[Aim of the exercise]
Copy out all lines in the data below containing the string "Marketplace".

[Given data]

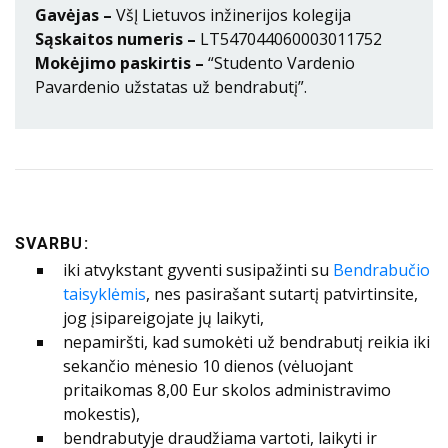
Gavėjas –
VšĮ Lietuvos inžinerijos kolegija
Sąskaitos numeris –
LT547044060003011752
Mokėjimo paskirtis –
“Studento Vardenio
Pavardenio užstatas už bendrabutį”.
SVARBU:
iki atvykstant gyventi susipažinti su
Bendrabučio
taisyklėmis
, nes pasirašant sutartį patvirtinsite,
jog įsipareigojate jų laikyti,
nepamiršti, kad sumokėti už bendrabutį reikia iki
sekančio mėnesio 10 dienos (vėluojant
pritaikomas 8,00 Eur skolos administravimo
mokestis),
bendrabutyje draudžiama vartoti, laikyti ir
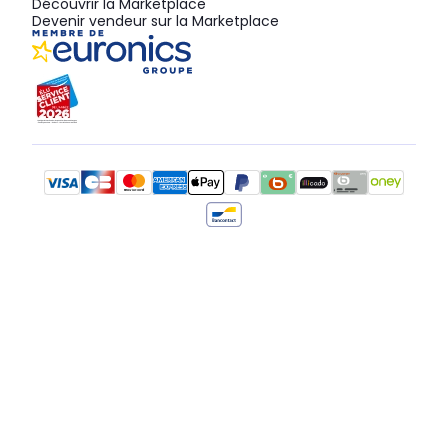
Découvrir la Marketplace
Devenir vendeur sur la Marketplace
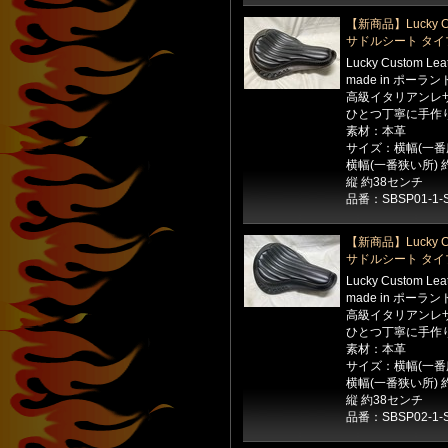
【新商品】Lucky Cu
サドルシート タイ
Lucky Custom Le
made in ポーラン
高級イタリアンレ
ひとつ丁寧に手作
素材：本革
サイズ：横幅(一番広
横幅(一番狭い所) 
縦 約38センチ
品番：SBSP01-1-
【新商品】Lucky Cu
サドルシート タイ
Lucky Custom Le
made in ポーラン
高級イタリアンレ
ひとつ丁寧に手作
素材：本革
サイズ：横幅(一番広
横幅(一番狭い所) 
縦 約38センチ
品番：SBSP02-1-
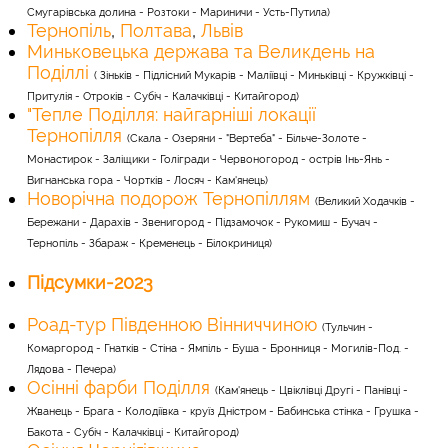
Смугарівська долина - Розтоки - Мариничи - Усть-Путила)
Тернопіль
,
Полтава
,
Львів
Миньковецька держава та Великдень на
Поділл
і
( Зіньків - Підлісний Мукарів - Маліївці - Миньківці - Кружківці -
Притулія - Отроків - Субіч - Калачківці - Китайгород)
"Тепле Поділля: найгарніші локації
Тернопілля
(Скала - Озеряни - "Вертеба" - Більче-Золоте -
Монастирок - Заліщики - Голігради - Червоногород - острів Інь-Янь -
Вигнанська гора - Чортків - Лосяч - Кам'янець)
Новорічна подорож Тернопіллям
(Великий Ходачків -
Бережани - Дарахів - Звенигород - Підзамочок - Рукомиш - Бучач -
Тернопіль - Збараж - Кременець - Білокриниця)
Підсумки-2023
Роад-тур Південною Вінниччиною
(Тульчин -
Комаргород - Гнатків - Стіна - Ямпіль - Буша - Бронниця - Могилів-Под. -
Лядова - Печера)
Осінні фарби Поділля
(Кам'янець - Цвіклівці Другі - Панівці -
Жванець - Брага - Колодіївка - круїз Дністром - Бабинська стінка - Грушка -
Бакота - Субіч - Калачківці - Китайгород)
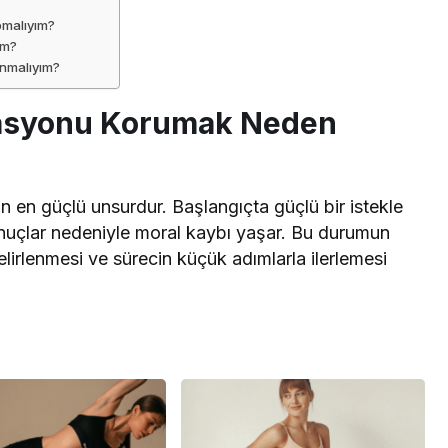
pmalıyım?
im?
anmalıyım?
vasyonu Korumak Neden
n en güçlü unsurdur. Başlangıçta güçlü bir istekle
onuçlar nedeniyle moral kaybı yaşar. Bu durumun
lirlenmesi ve sürecin küçük adımlarla ilerlemesi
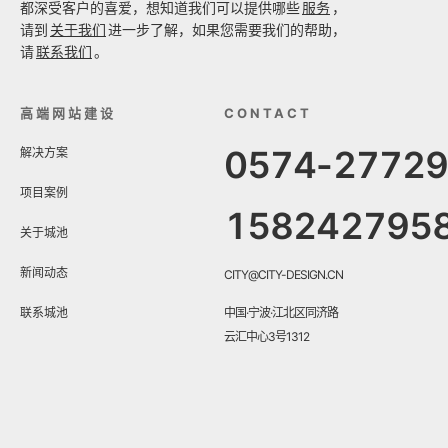
都深受客户的喜爱，想知道我们可以提供哪些
服务
，
请到
关于我们
进一步了解，如果您需要我们的帮助，
请
联系我们
。
高端网站建设
CONTACT
0574-2772
解决方案
项目案例
158242795
关于城池
新闻动态
CITY@CITY-DESIGN.CN
联系城池
中国·宁波·江北区同济路
云汇中心3号1312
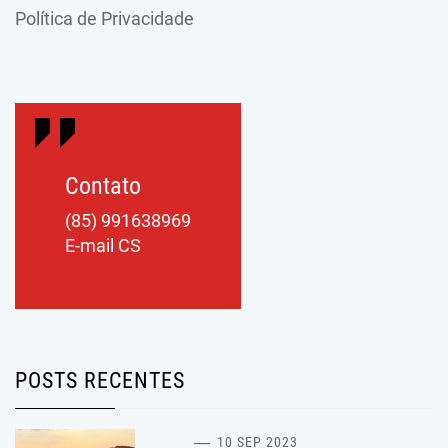
Política de Privacidade
Contato
(85) 991638969
E-mail CS
POSTS RECENTES
10 SEP 2023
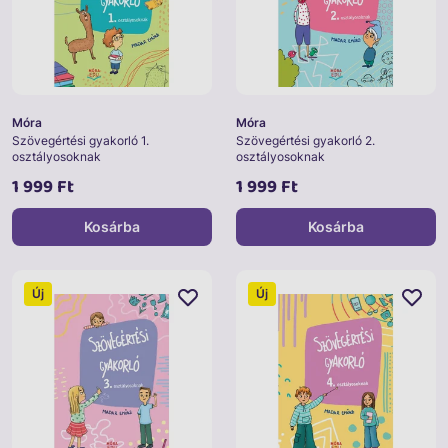
Móra
Móra
Szövegértési gyakorló 1.
Szövegértési gyakorló 2.
osztályosoknak
osztályosoknak
1 999 Ft
1 999 Ft
Kosárba
Kosárba
Új
Új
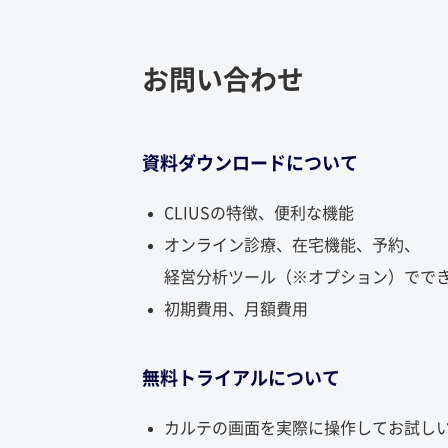
お問い合わせ
資料ダウンロードについて
CLIUSの特徴、便利な機能
オンライン診療、在宅機能、予約、
経営分析ツール（※オプション）でで
初期費用、月額費用
無料トライアルについて
カルテの画面を実際に操作してお試し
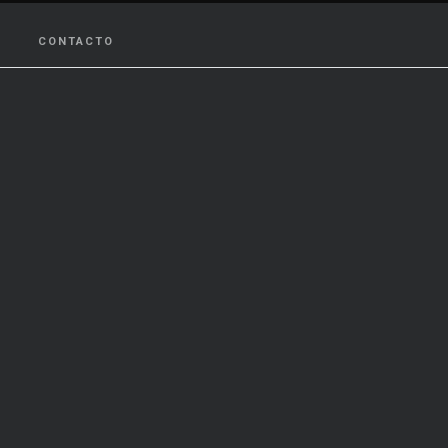
CONTACTO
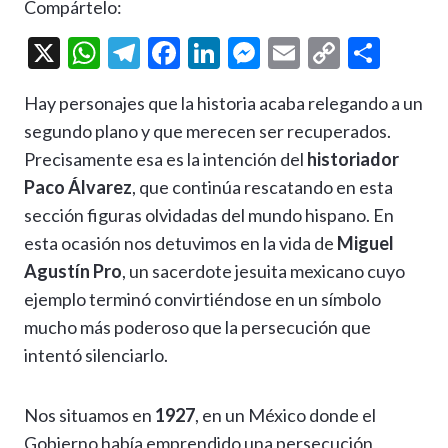
Compártelo:
X
W
T
F
Li
M
E
C
C
h
el
ac
n
es
m
o
o
Hay personajes que la historia acaba relegando a un
at
e
e
ke
se
ai
p
m
segundo plano y que merecen ser recuperados.
s
gr
b
dI
n
l
y
p
Precisamente esa es la intención del
historiador
A
a
o
n
g
Li
ar
Paco Álvarez
, que continúa rescatando en esta
p
m
o
er
n
ti
sección figuras olvidadas del mundo hispano. En
p
k
k
r
esta ocasión nos detuvimos en la vida de
Miguel
Agustín Pro
, un sacerdote jesuita mexicano cuyo
ejemplo terminó convirtiéndose en un símbolo
mucho más poderoso que la persecución que
intentó silenciarlo.
Nos situamos en
1927
, en un México donde el
Gobierno había emprendido una persecución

[Exercise output]
Découvrir la Marketplace
Devenir vendeur sur la Marketplace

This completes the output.